Tracking Key Metrics
Monitor these numbers monthly:
- Inventory turnover ratio: Cost of goods sold divided by average inventory. Higher is better -- it means your inventory is moving.
- Days of inventory on hand: How many days your current stock would last at current usage rates.
- Stockout frequency: How often you run out of a needed item. Zero is the goal.
- Carrying cost percentage: Total carrying costs divided by average inventory value.
- Order accuracy: Percentage of orders received that match what was ordered.
3Sources
- 01SBA: Manage Your Business — U.S. Small Business Administration
- 02NIST: Manufacturing Extension Partnership — National Institute of Standards and Technology
- 03ASQ: Quality Tools - Pareto Chart — American Society for Quality
Frequently Asked Questions
What is the best inventory management system for a small business?
For 1-5 employees, a well-maintained spreadsheet works fine. For 5-25 employees, use dedicated apps like Sortly, inFlow, or Fishbowl that provide barcode scanning and reorder alerts for $30-150 per month. Above 25 employees, look at systems that integrate with QuickBooks or your existing accounting software.
How do I calculate reorder points for inventory?
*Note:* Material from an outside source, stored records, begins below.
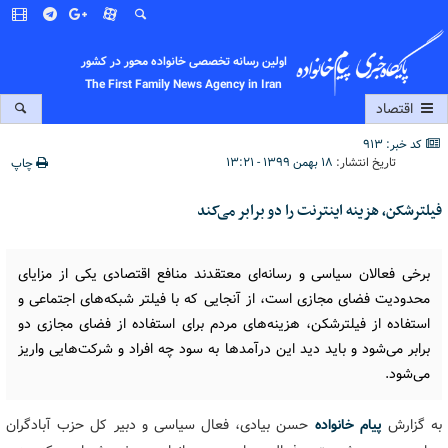
اولین رسانه تخصصی خانواده محور در کشور
The First Family News Agency in Iran
اقتصاد
کد خبر: 913
تاریخ انتشار:
۱۸ بهمن ۱۳۹۹ - ۱۳:۲۱
چاپ
فیلترشکن، هزینه اینترنت را دو برابر می‌کند
برخی فعالان سیاسی و رسانه‌ای معتقدند منافع اقتصادی یکی از مزایای
محدودیت فضای مجازی است، از آنجایی که با فیلتر شبکه‌های اجتماعی و
استفاده از فیلترشکن، هزینه‌های مردم برای استفاده از فضای مجازی دو
برابر می‌شود و باید دید این درآمدها به سود چه افراد و شرکت‌هایی واریز
می‌شود.
به گزارش
پیام خانواده
حسن بیادی، فعال سیاسی و دبیر کل حزب آبادگران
Use this formula: Reorder Point = (Average Daily Usage x Lead Time in Days) + Safety Stock. For example, if you use 10 units per day and your supplier takes 5 days to deliver with a 3-day safety buffer, reorder at 80 units. This ensures you never run out during normal operations.
How much does excess inventory cost a small business?
Carrying costs typically run 20-30% of inventory value per year when you factor in storage space, insurance, taxes, depreciation, and opportunity cost. That means $100,000 in excess inventory costs you $20,000-$30,000 annually just to hold. Audit for dead stock quarterly and take action.
What is the ABC inventory method?
ABC categorizes inventory by value: A items (top 20% by value, representing 80% of total value) get tight controls and monthly counts. B items (next 30%) get moderate controls and quarterly counts. C items (bottom 50%) are low-value bulk items you count annually. Focus your management energy on A items.
Should I use just-in-time or just-in-case inventory?
Most small businesses need a hybrid approach. Use just-in-time for commodity materials with reliable suppliers to minimize carrying costs. Use just-in-case buffer stock for specialty items with long lead times, volatile pricing, or critical importance. The key is matching your strategy to the risk level of each item.